Non-compete agreements are a common tool used by employers to protect their business interests. However, these agreements must strike a balance between safeguarding legitimate business concerns and respecting an employee’s right to pursue their career. Over the years, Illinois courts have issued several crucial decisions that provide guidance on the enforceability of non-compete agreements. In this blog post, we’ll explore some of these key Illinois court decisions and their implications for both employers and employees.
1. Reliable Fire Equipment Co. v. Arredondo (2011 IL 111871)
In this landmark case, the Illinois Supreme Court reaffirmed the importance of protecting legitimate business interests when evaluating non-compete agreements. The court clarified that non-compete agreements are enforceable only if they are reasonable in terms of duration, geographic scope, and the scope of activities restricted. The decision emphasizes the necessity of narrowly tailored agreements that protect the employer’s interests without unduly burdening the employee.
2. Fifield v. Premier Dealer Services, Inc. (2013 IL App (1st) 120327)

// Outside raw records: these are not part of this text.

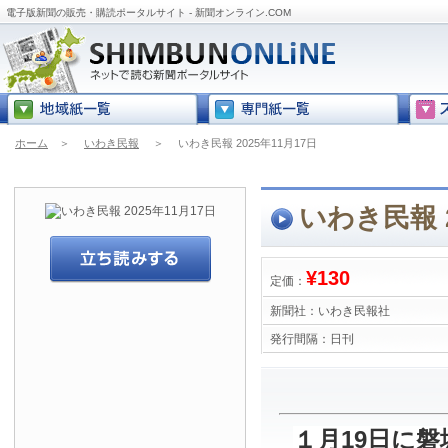
電子版新聞の販売・購読ポータルサイト - 新聞オンライン.COM
ホーム
＞
いわき民報
＞
いわき民報 2025年11月17日
いわき民報 2
¥130
定価：
新聞社：
いわき民報社
発行間隔：
日刊
１月19日に磐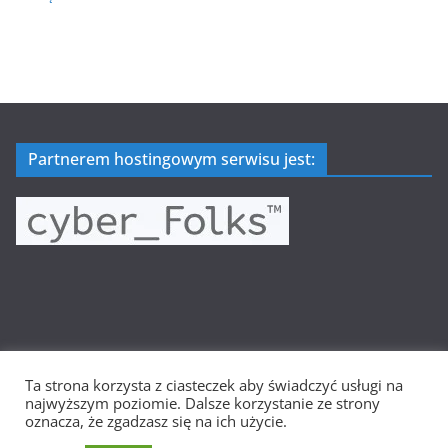
Partnerem hostingowym serwisu jest:
Ta strona korzysta z ciasteczek aby świadczyć usługi na
Prawa autorskie © 2026
Wielkopolska Siatkówka
. Wszystkie
najwyższym poziomie. Dalsze korzystanie ze strony
prawa zastrzeżone.
oznacza, że zgadzasz się na ich użycie.
Motyw:
ColorMag
stworzony przez ThemeGrill. Wspierane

Fifield v. Premier Dealer Services introduced the concept of “adequate consideration” in Illinois non-compete cases. The Illinois Appellate Court held that in the absence of adequate consideration, a non-compete agreement may not be enforceable. The court suggested that two years of continued employment or some other substantial benefit could be considered adequate consideration. This decision placed greater scrutiny on the timing and terms of non-compete agreements, prompting employers to offer more substantial incentives to employees.
3. McInnis v. OAG Motorcycle Ventures, Inc. (2017 IL App (1st) 170029)
McInnis v. OAG Motorcycle Ventures delved into the issue of whether non-compete agreements could be enforced against at-will employees. The Illinois Appellate Court clarified that continued employment alone is insufficient consideration to support a non-compete agreement with at-will employees. This decision underscored the significance of adequate consideration and reinforced the principle that non-competes should not be imposed on employees without a meaningful quid pro quo.
4. Bankers Life & Cas. Co. v. Miller (2019 IL 123030)
In Bankers Life & Cas. Co. v. Miller, the Illinois Supreme Court addressed the “legitimate business interest” element in non-compete agreements. The court clarified that employers have a legitimate business interest in protecting customer relationships. However, it also stressed that a non-compete agreement must be reasonable in scope to be enforceable. This decision reinforced the need for a well-defined and limited scope in non-compete agreements.
Illinois court decisions on non-compete agreements have evolved to strike a balance between safeguarding legitimate business interests and protecting the rights of employees. Employers must carefully craft non-compete agreements that are reasonable in terms of duration, geographic scope, and the scope of activities restricted. Adequate consideration is a crucial factor, especially when entering into non-compete agreements with at-will employees.
For employees, understanding the enforceability of non-compete agreements and their rights is essential. Consulting with legal counsel is advisable when faced with the prospect of signing a non-compete agreement or when challenging the enforceability of an existing agreement.
These court decisions have helped shape the landscape of non-compete agreements in Illinois, emphasizing the importance of fairness and reasonableness in these contractual arrangements. It’s crucial for both employers and employees to stay informed about these legal developments to ensure that their rights and interests are protected.